Nestle’s Q1CY20 revenue, Ebitda and PAT growth of 10.8%, 5.3% and 13.4% y-o-y surpassed our estimates. This was the tenth consecutive quarter of double-digit domestic sales growth—up 10.7% y-o-y—largely riding volume and mix. Exports revenue grew 12.9% y-o-y for the first time in five quarters as lower coffee exports to Turkey are now in the base. High commodity prices continued to drag gross margin (down 223bps y-o-y). Cost control—a likely cut in ad spends (other expenditure down 168bps y-o-y)—aided Ebitda margin a tad, which dipped only 125bps y-o-y.
That said, Nestle continues to outperform peers and is likely going to be the only FMCG company to report positive domestic sales growth in Q1CY20. Its high innovation & premiumisation agenda and cluster-based distribution strategy are also on track, and we believe this will sustain. Extension of MD for another five years is a positive as well. Maintain Buy with TP of Rs 19,215.

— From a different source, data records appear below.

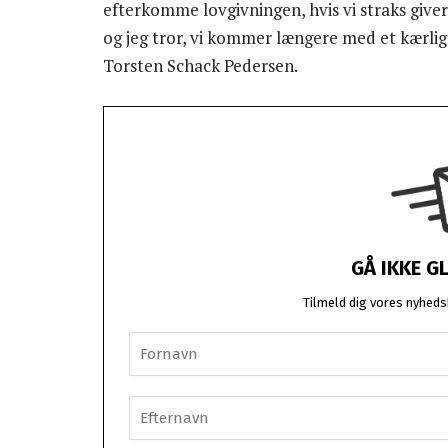
efterkomme lovgivningen, hvis vi straks give
og jeg tror, vi kommer længere med et kærligt
Torsten Schack Pedersen.
GÅ IKKE G
Tilmeld dig vores nyhedsb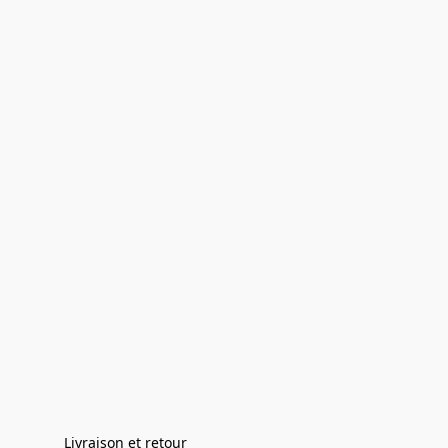
Livraison et retour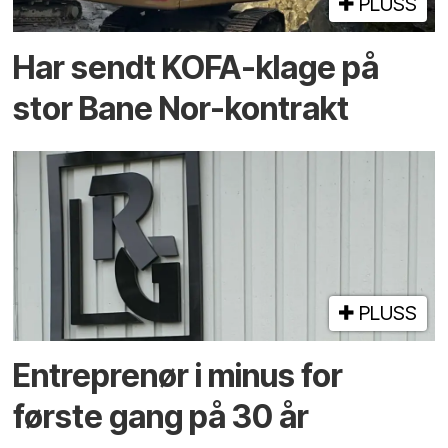
PLUSS
Har sendt KOFA-klage på
stor Bane Nor-kontrakt
PLUSS
Entreprenør i minus for
første gang på 30 år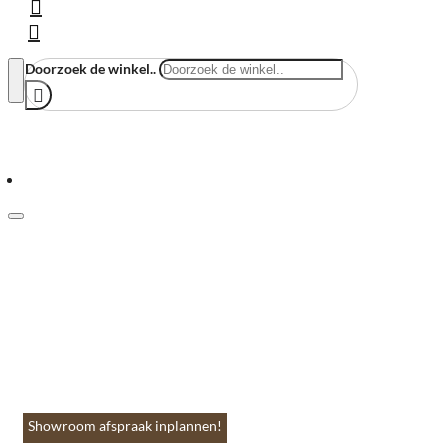
Doorzoek de winkel..
Menu
Home
Vloeren & Wanden
Huis & Accessoires
Tuin & Terras
Toebehoren
Contact
Showroom afspraak inplannen!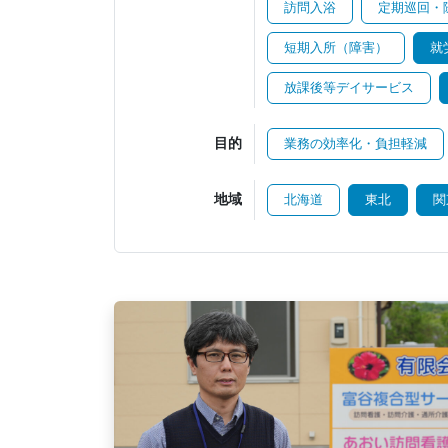
訪問入浴
定期巡回・
短期入所（障害）
就
放課後等デイサービス
目的
業務の効率化・負担軽減
地域
北海道
東北
関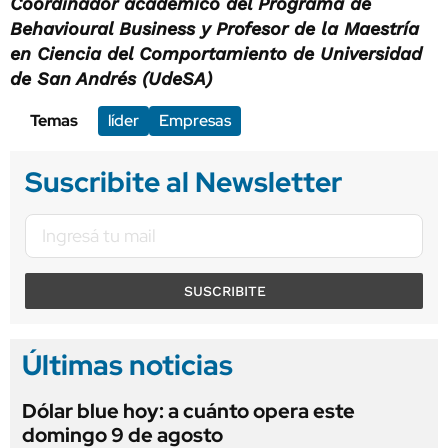
Coordinador académico del Programa de
Behavioural Business y Profesor de la Maestría
en Ciencia del Comportamiento de Universidad
de San Andrés (UdeSA)
Temas
líder
Empresas
Suscribite al Newsletter
SUSCRIBITE
Últimas noticias
Dólar blue hoy: a cuánto opera este
domingo 9 de agosto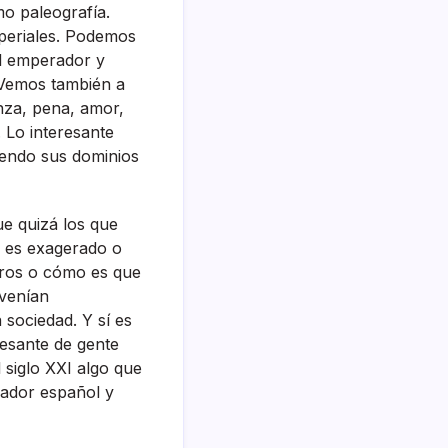
 paleografí­a.
mperiales. Podemos
 al emperador y
 Vemos también a
za, pena, amor,
. Lo interesante
iendo sus dominios
ue quizá los que
o es exagerado o
tros o cómo es que
vení­an
sociedad. Y sí­ es
resante de gente
siglo XXI algo que
rador español y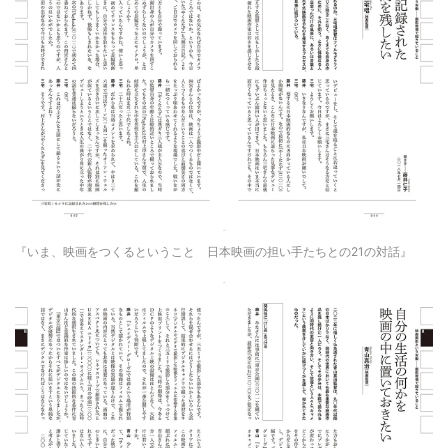
『いま、映画をつくるということ 日本映画の担い手たちとの21の対話』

For Q1CY20, the company posted domestic revenue growth of 10.7% y-o-y, which marks the tenth consecutive quarter of double-digit domestic revenue growth. It will most likely be the highest among consumer goods companies led by volume and mix. It surpassed Godrej Agrovet’s Creamline’s dairy revenue growth, which came in at 5% y-o-y in Q4FY20. Exports revenue grew 12.9% y-o-y as lower coffee exports to Turkey are now in the base.
Despite the disruption caused by COVID-19-related lockdown, MAGGI, KITKAT and Nestlé MUNCH delivered strong performances. Out-of-home consumption was negatively impacted by lockdown leading to a subdued performance whereas contribution from ecommerce benefiting from the lockdown went up significantly.
Higher raw material price led to fifth consecutive quarter of gross margin compression; we expect margin pressure to persist over ensuing quarters as well.
Outlook: Best quality
The focus on innovation, launches, market share and premiumisation is likely to boost volume-led growth. Besides, the company’s new strategy—top line and market share focus—is encouraging. The success of launches, entry in new segments, proactive management and further margin improvement led by premiumisation have led to the stock’s re-rating to a historically high PE. We retain BUY/SO with TP of Rs19,215 (65x one-year forward EPS). At CMP, the stock is trading at 65.8x CY21e EPS.